Mosab Abu Toha : Le poète-témoin du génocide à Gaza

Entretien du journal « The New Arab » avec le poète palestinien primé Mosab Abu Toha qui dénonce les crimes israéliens à travers ses poèmes tout en magnifiant les histoires de Gaza.

Par Alexander Durie, The New Arab, le 18 décembre 2024

Une photo du poète palestinien Mosab Abu Toha datant de 2014 a confirmé au monde entier qu’il était l’une des voix littéraires les plus importantes de la bande de Gaza.

Il se tient droit alors qu’il est entouré de décombres à l’intérieur de l’université islamique de Gaza, que les frappes aériennes israéliennes venaient d’attaquer. 

Mosab fronce les sourcils en brandissant fièrement un exemplaire de la Norton Anthology of American Literature, comme pour dire aux spectateurs étrangers : « Je suis comme vous »

Mosab entouré de décombres à l’intérieur de l’Université islamique de Gaza [Mosab Abu Toha].

À l’époque, Mosab avait 22 ans. Il étudiait la langue et la littérature anglaises à l’université. C’est au cours de la guerre israélienne de 2014 contre Gaza qu’il a commencé à écrire de la poésie et qu’il s’est senti obligé de raconter l’histoire de son peuple, assiégé et occupé.

« Le rôle d’un poète ou d’un artiste est d’aider ou d’accompagner les personnes qui n’ont jamais pu se rendre à cet endroit, de les emmener au cœur de l’expérience », explique Mosab à The New Arab

Dix ans après la prise de cette photo, Mosab s’adresse au New Arab depuis sa nouvelle maison située au nord de l’État de New York, où il est aujourd’hui Chercheur Emérite à l’Université de Syracuse. Au cours de ces dix années, il a vécu un siècle de vies.
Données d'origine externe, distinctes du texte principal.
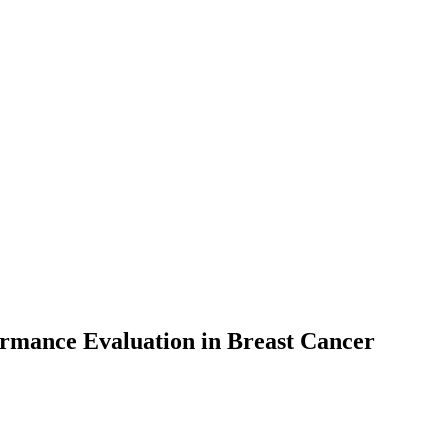
ormance Evaluation in Breast Cancer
« J’ai la responsabilité de partager tout ce que je sais sur ce qui se passe »

Si sa reconnaissance et sa notoriété se sont accrues à l’échelle mondiale, il en a été de même – en parallèle – pour la destruction de sa maison et du peuple palestinien.

Depuis 2014, les poèmes de Mosab ont été publiés dans The New Yorker, The New York Review of Books, The Atlantic, The Paris Review, The Nation, et plus encore.

Il a fondé la bibliothèque publique Edward Said à Gaza City, qu’il a remplie de livres en anglais pour la population confinée et très éduquée de Gaza – la bande de Gaza possède un taux d’alphabétisation de 98 %, les États-Unis, en revanche, en ont un de 79 %.

En 2022, il a publié son premier recueil de poèmes, Things You May Find Hidden in My Ear :Poems from Gaza chez City Lights, qui a remporté le Palestine Book Award et l’American Book Award.

À l’automne de cette année, il a publié son deuxième recueil, Forest of Noise, édité par Knopfen Amérique du Nord et Harper Collins au Royaume-Uni.

Mais ces succès sont survenus alors que Mosab et son écriture ont été transformés par le chagrin, la perte et la colère. Il n’a pas fait le compte mais il estime que son épouse et lui ont perdu plus de 100 membres de leur famille depuis que les attaques génocidaires d’Israël contre Gaza ont commencé après le 7 octobre de l’année dernière.

« En un seul acte, Israël a tué 31 membres de ma famille élargie. Le cousin de mon père, sa femme, tous ses enfants et tous ses petits-enfants », a-t-il déclaré.

Pourtant, Mosab s’estime « chanceux » car, contrairement à d’autres personnalités de Gaza qui dénoncent les crimes israéliens, comme son ami, l’écrivain et enseignant Refaat Alareer, Mosab n’a pas été directement pris pour cible et tué par les forces israéliennes.

Il a toutefois été détenu arbitrairement par ces dernières en novembre 2023, alors qu’il tentait d’évacuer Gaza avec son épouse et ses trois enfants (les autorités américaines leur ont dit qu’ils pouvaient partir, car le fils de Mosab, âgé de trois ans, possède un passeport américain).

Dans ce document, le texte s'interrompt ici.